Five cases of leprosy have been recently reported in Yucatán and Quintana Roo


The Ministry of Health reported, through the epidemiological bulletin, that in recent days there have been five cases of leprosy officially registered and documented in the Yucatan Peninsula.

According to the report of the National Epidemiological Surveillance System (Sinave), three cases are registered in Yucatán and two in Quintana Roo.

Leprosy is an infectious disease caused by the bacillus Mycobacterium leprae, it can affect anyone, but it is more common in young men. It is chronic and the incubation period can vary from 1 to 20 years.

Leprosy is classified into two polar types: lepromatous leprosy and tuberculoid leprosy, as well as two groups of cases (indeterminate and dimorphic). In general, it tends to affect the eyes, skin, and peripheral nerves.

Each has different clinical manifestations. In tuberculoid leprosy, one or a few white spots may appear on different parts of the body, these spots have no sensitivity. While lepromatous lesions are in the form of nodules (balls) that can appear anywhere on the body. Another type is diffuse, in which the smooth, shiny face (succulent faces) is observed, due to the infiltration of the skin by the bacillus.
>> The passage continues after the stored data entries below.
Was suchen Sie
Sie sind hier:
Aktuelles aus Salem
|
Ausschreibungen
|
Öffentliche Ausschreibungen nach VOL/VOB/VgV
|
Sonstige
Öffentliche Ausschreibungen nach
People who suffer from the latter type have alopecia of the eyebrows and eyelashes, as well as a change in the sclera (white part of the eye), which takes on a bluish hue. In addition, if they are not treated in a timely manner, they can present deformities in the nose, face, and extremities.

Leprosy is a disease that has decreased in frequency in Mexico, due to the various actions carried out over decades to combat it. However, for some inexplicable reason leprosy is making a comeback across Mexico.